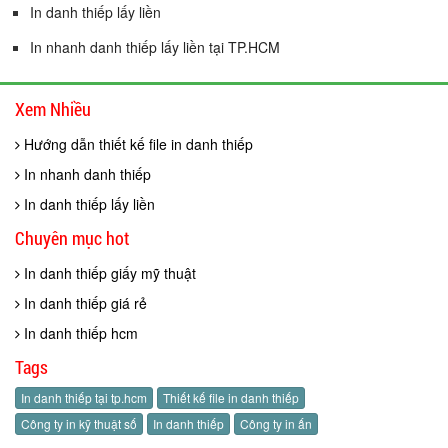
In danh thiếp lấy liền
In nhanh danh thiếp lấy liền tại TP.HCM
Xem Nhiều
Hướng dẫn thiết kế file in danh thiếp
In nhanh danh thiếp
In danh thiếp lấy liền
Chuyên mục hot
In danh thiếp giấy mỹ thuật
In danh thiếp giá rẻ
In danh thiếp hcm
Tags
In danh thiếp tại tp.hcm
Thiết kế file in danh thiếp
Công ty in kỹ thuật số
In danh thiếp
Công ty in ấn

********

*Work request*. Copy out every line of the material above precisely, omitting the pictures.

*Written response*.
In danh thiếp lấy liền
In nhanh danh thiếp lấy liền tại TP.HCM
Xem Nhiều
Hướng dẫn thiết kế file in danh thiếp
In nhanh danh thiếp
In danh thiếp lấy liền
Chuyên mục hot
In danh thiếp giấy mỹ thuật
In danh thiếp giá rẻ
In danh thiếp hcm
Tags
In danh thiếp tại tp.hcm
Thiết kế file in danh thiếp
Công ty in kỹ thuật số
In danh thiếp
Công ty in ấn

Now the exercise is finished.